Ed Miliband Plays a 'Peaky Blinder' in Battle with Big Energy
Nobody who watched Ed Miliband's conference speech was left in any doubt that this was his defining moment, the speech in which he nailed his colours so firmly to the mast that no hurricane-force winds could tear them off.
Like the working class anti-hero Thomas Shelby in the BBC2 post-WW1 gangster drama Peaky Blinders the boy from Hampstead suddenly pulled off his iconic cloth cap, its brim studded with sharpened blades of leftist populism, and started slashing away at the smug Mr Bigs of Big Energy. His (Labour party) gang in the spit-and-sawdust pub, aka the bland Brighton conference centre, cheered on their dashing, slashing hero; his enemies looked on in wide-eyed horror.

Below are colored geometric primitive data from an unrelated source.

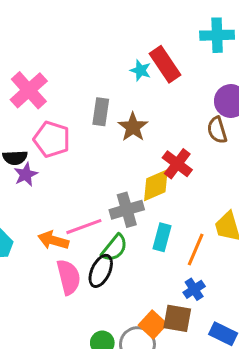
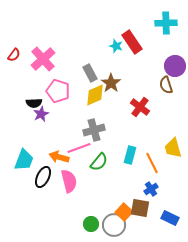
gray rectangle: (101, 112) -> (90, 73), turned -36
yellow diamond: (156, 185) -> (95, 95), moved
gray cross: (127, 210) -> (94, 130), moved
orange line: (196, 249) -> (152, 163), turned -50
black ellipse: (101, 271) -> (43, 177), moved

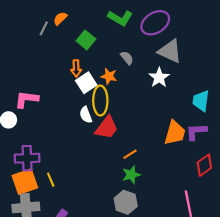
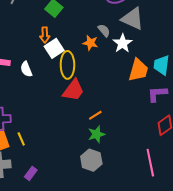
gray semicircle: (127, 58) -> (104, 30), moved
orange star: (109, 76) -> (90, 43), moved
white semicircle: (86, 115) -> (26, 69), moved
orange trapezoid: (175, 133) -> (138, 70), moved

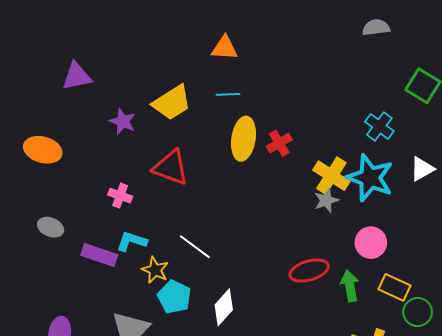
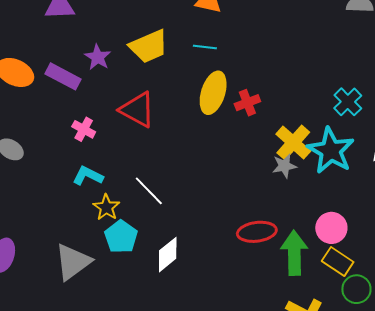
pink circle: (371, 243) -> (331, 228), moved
purple rectangle: (99, 255) -> (63, 76), moved
green arrow: (350, 286) -> (294, 253), size x1.4

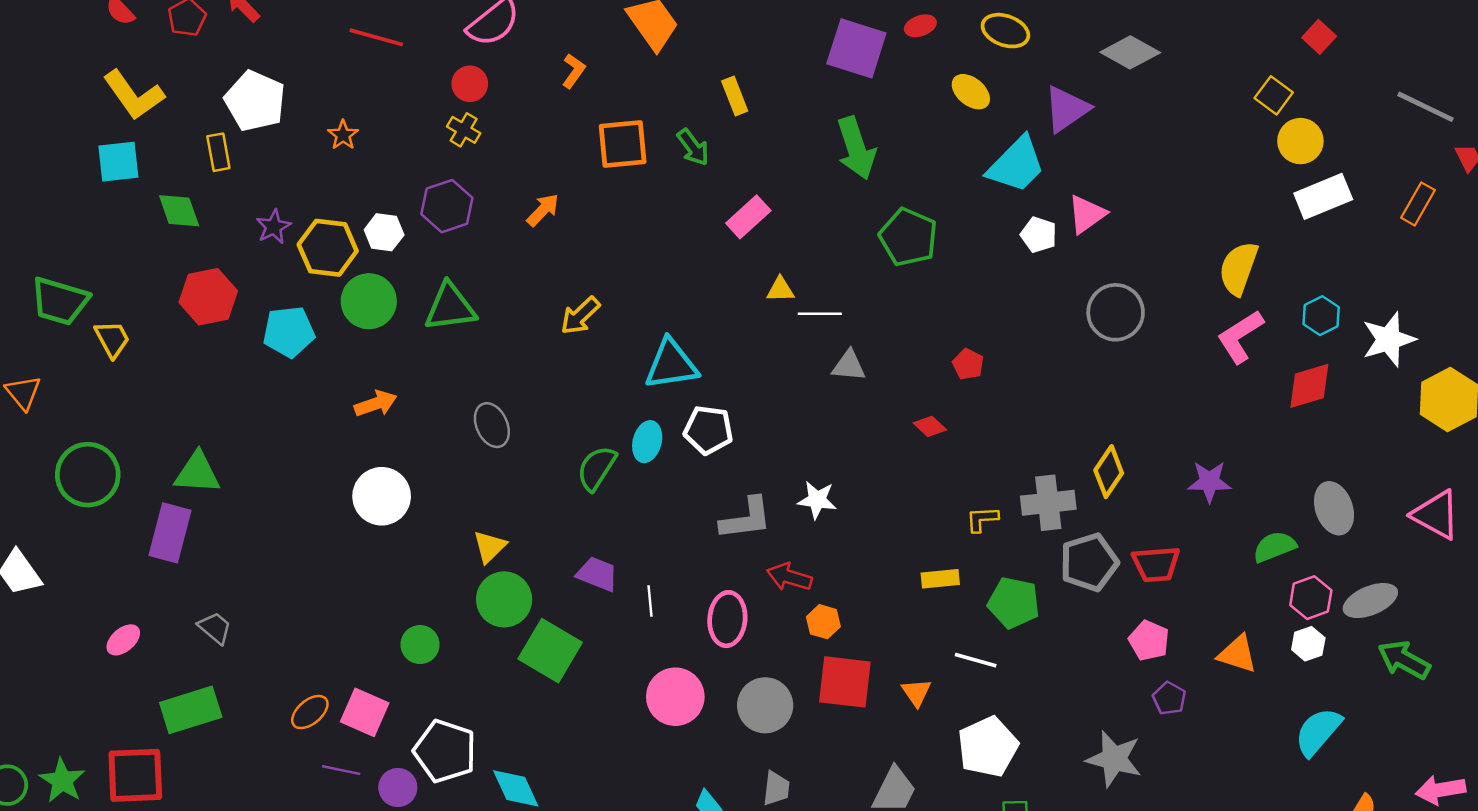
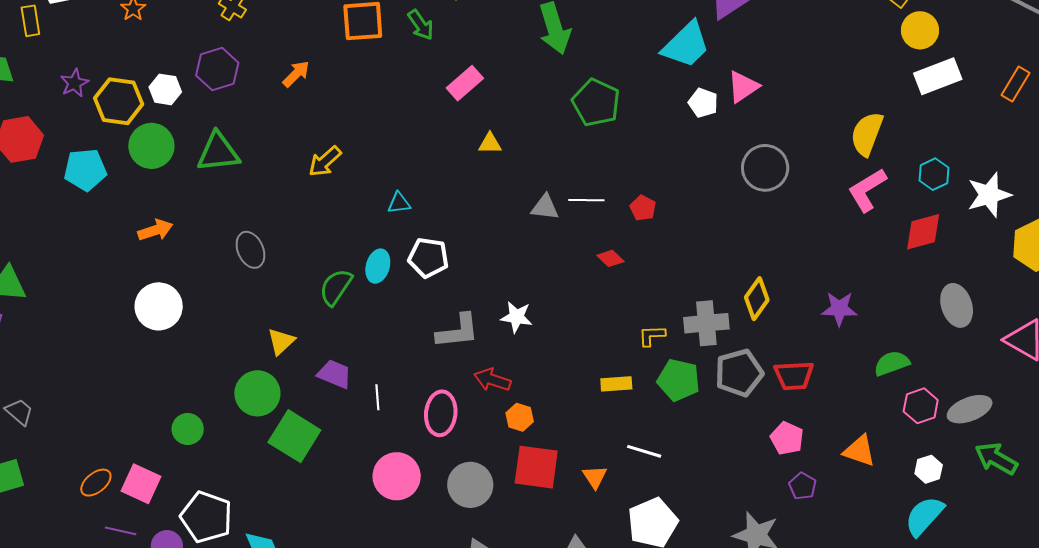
white line: (820, 314) -> (586, 200), moved
cyan triangle: (671, 364) -> (399, 203), size x0.5
gray ellipse: (1334, 508) -> (957, 305), moved
yellow triangle: (490, 547) -> (281, 341), moved
green pentagon: (1014, 603) -> (679, 380), moved
white hexagon: (1308, 644) -> (929, 469), moved

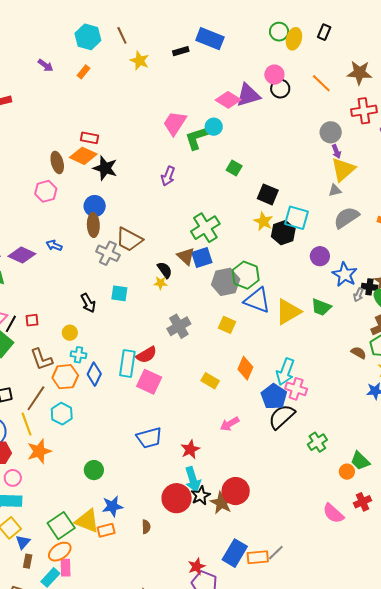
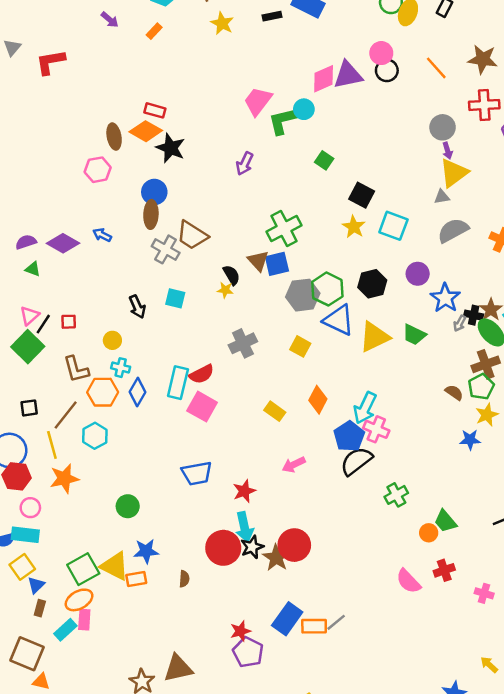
pink diamond: (228, 100) -> (324, 79), turned -60
black hexagon: (283, 233) -> (372, 284), moved

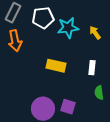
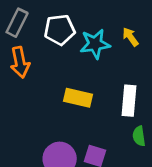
yellow arrow: (95, 33) -> (130, 37), moved
white rectangle: (92, 68) -> (129, 101), size x1.5

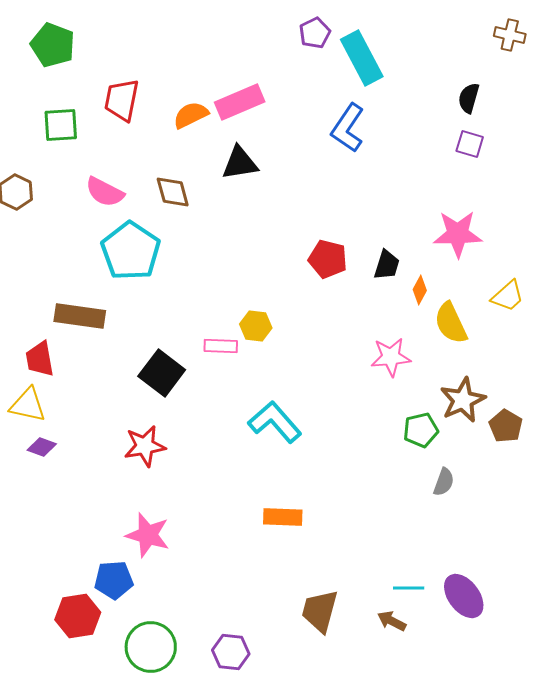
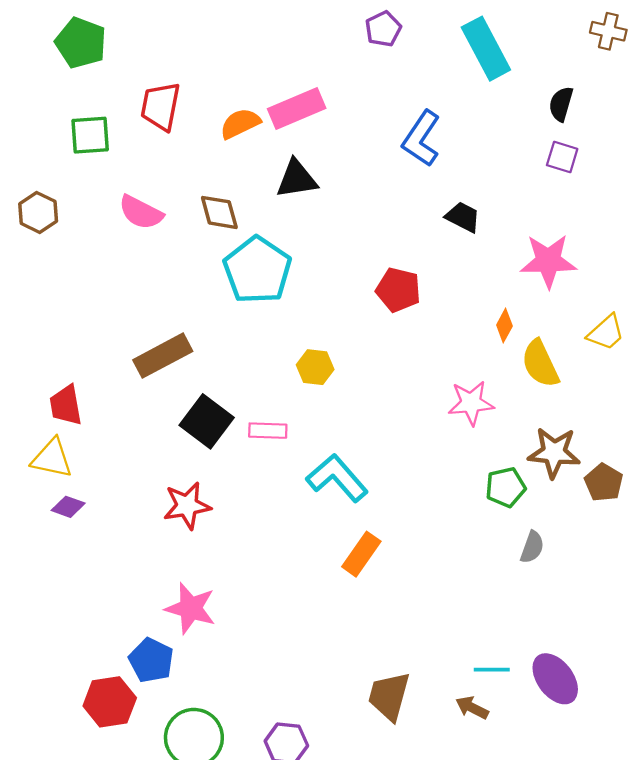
cyan rectangle: (362, 58) -> (486, 49), moved
cyan pentagon: (131, 251) -> (257, 270), moved
black trapezoid: (387, 265) -> (463, 217), moved, turned -80
brown rectangle: (80, 316) -> (163, 356), moved, turned -36
pink rectangle: (221, 346) -> (268, 431), moved
brown star: (463, 400) -> (554, 453), turned 30
orange rectangle: (283, 517) -> (361, 554), moved, turned -57
blue pentagon: (114, 580) -> (151, 660), turned 30

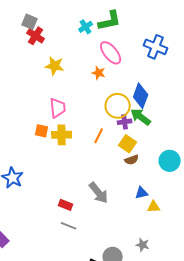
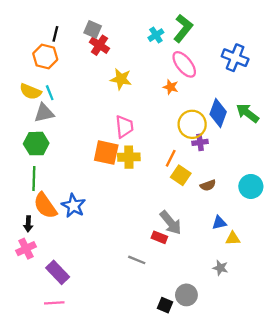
green L-shape: (110, 21) -> (183, 28), turned -40
green arrow: (141, 117) -> (247, 113), moved
orange square: (42, 131) -> (106, 153), size x1.6
yellow square: (128, 144) -> (181, 175), moved
red rectangle: (66, 205) -> (159, 237), moved
gray star: (143, 245) -> (220, 268), moved

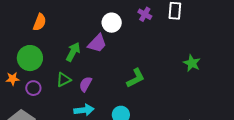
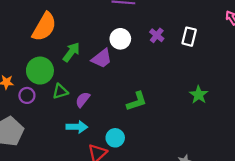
orange semicircle: (40, 22) -> (44, 27), size x1.6
green arrow: (73, 52) -> (71, 52), moved
green circle: (30, 58) -> (40, 71), moved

As with the Cillian Murphy character in the drama taking on the racetrack king, Billy Kimber, the Labour leader is thinking several moves ahead. He knew that hurricane would hit and he knew it would be blowing from all the usual sources, the right-wing media, big business, the energy companies and the Tories and their allies.
He also knew they would claim his true colours had been revealed as crimson red and that he was heralding in an old-style, socialist Labour party committed to state control.
So when he awoke to headlines screaming: "Back to the Bad Old Days", "Ed's Insane Energy Policy" and "Red Ed Power Cut Fear" he was ready for them and came out fighting. But this was not just what he was expecting - it is what he wanted.
Make no mistake, Ed Miliband - "Red Ed" as he has now accepted will be his moniker for ever more - is looking for a fight.
Profits rise
Ever since his 2010 leadership victory he has been signalling his belief that voters were ready for a redefinition of where the centre of British politics lies - and it is to the left of where all post-Thatcher governments have put it. This speech was the culmination of that project.
As he repeated over and again in his speech, he is fighting for the ordinary, hard-pressed "squeezed middle", the vast majority of people who have felt the full force of the economic crisis and who despair that any government has the courage to take on the institutions that landed them in the mess and yet appear to be carrying on regardless.
Those people have seen their energy bills soaring over recent years, yet never seem to see significant reductions when costs fall.
Gas bills have risen by 41% and electricity bills 20% since 2007, according to the Office for National Statistics. Meanwhile the biggest six energy companies - EDF, E.On, NPower, British Gas, Scottish Power and SSE - have seen their profits rise from £2.15bn in 2009 to £3.74bn in 2012.
Miliband's calculation is that voters no longer trust big business to consider their needs above profits or executive bonuses and neither do they believe them when they make threats about going bust or pulling out of the UK.
As he said in a tough-talking letter to the big energy companies: "You and I know that the public have lost faith in this market. There is a crisis of confidence. We face a stark choice. We can work together on the basis of this price freeze to make the market work in the future. Or you can reinforce in the public mind that you are part of the problem not the solution."
It is not just the energy companies. Miliband also has his sights set on developers who refuse to build on vacant land in the belief it will be more profitable to hold back until the market moves. His "use it or lose it" slogan hints at the possibility that he would be willing to take action there as well.
Turn out the lights
His opponents have whipped up a storm clearly designed to scare the life out of voters with suggestions there would be a Mugabe-style land grab and that lights would go out the day Miliband was elected.
The Sun famously warned people against voting for Labour's Neil Kinnock in 1992 with the warning: "Will the last person to leave Britain please turn out the lights".
The message following Miliband's speech is that he would do the job himself and pitch the UK into darkness, in all senses of the word, if he ever crossed the threshold of No 10.
But what has sparked much of this hysteria is the fear on the right that Miliband's attack on the energy companies is not just popular but, as party focus groups suggested, possibly enough to see him winning the next election.
Only a year ago it was Prime Minister David Cameron who recognised the strength of public feeling on this issue and was promising to force energy companies to put all consumers on the lowest possible tariff.
That territory is now firmly Miliband's and the attacks will only become more fierce as the election approaches.
Irrespective of the rights and wrongs of Miliband's new policies, the test for Labour is whether it can hold its nerve under fire. To avoid the nightmarish shellshock that haunts Somme veteran Thomas Selby, Miliband should have his tin hat handy.